In this paper we report on the initial results of a project concerning the integration of Semantic Technologies with Information Extraction (IE) techniques, jointly carried out by Sapienza University of Rome and CONSOB (Commissione Nazionale per la Società e la Borsa), the Italian public authority responsible for regulating the securities market. The use case. In the EU, the creators of financial products (a.k.a. financial manufacturers) are obliged by law3 to make information related to so-called PRIIPs (Packaged Retail Investment and Insurance-based Investments Products) publicly available. The NCAs (National Competent Authorities) have supervisory duties on such products, so that they can be safely placed on the respective national markets. The legislation requires information about PRIIPs to be communicated to NCAs through documents called KIDs (Key Information Documents). In the practice, this means that features to be checked are cast into text reports, typically formatted as pdf files, and extracting structured data from them (to bootstrap control activities), is actually in charge to the authority (In Italy, CONSOB). Due to the massive amount of documents to be analyzed (e.g., ∼700.000 KIDs received by CONSOB in 2019, more than 1 million in 2020), this process cannot be carried out manually, but still it is only partially automated to date. Objectives. Our main aim is thus to develop a solution to streamline the extraction process and reduce as much as possible (ideally eliminate) the need of manual intervention, still guaranteeing very high accuracy. At the same time, such solution should return a data structure providing a due account of the semantics of the business domain and suited for rich and highly informative post-extraction analysis. Solution.
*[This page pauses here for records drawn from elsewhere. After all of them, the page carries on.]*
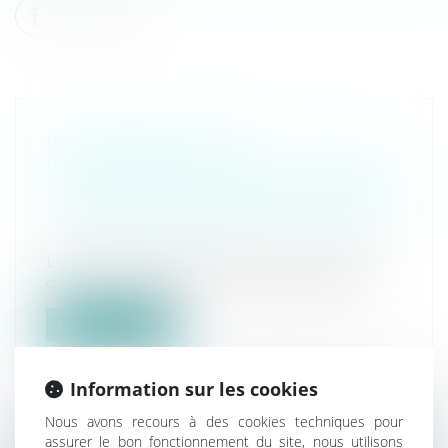
LA GARANTIE PERTE
D’EXPLOITATION FACE AU COVID 19
: UNE DECISION « COUP DE POING
» DU JUGE DES REFERES PARISIEN
Actus Denot Avocats
Le 22 mai 2020, le Tribunal de commerce
de PARIS statuant en matière de référ...
Lire la suite
Information sur les cookies
Nous avons recours à des cookies techniques pour
assurer le bon fonctionnement du site, nous utilisons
Given the previously highlighted requirements, the proposed solution aims at constructing a Knowledge Graph (KG), whose intensional component (expressed in OWL) is designed with the help of domain experts, and whose extensional level is automatically created from KIDs through a rule-based IE mechanism. The choice of structuring the extracted data as a KG not only facilitates the integration with other corporate and external data, enabling rich analysis and management at an abstract, conceptual level, but also allows for properly formalizing the conceptual distinction between PRIIPs and KIDs describing them, and the continuous updates which KIDs are subjected to.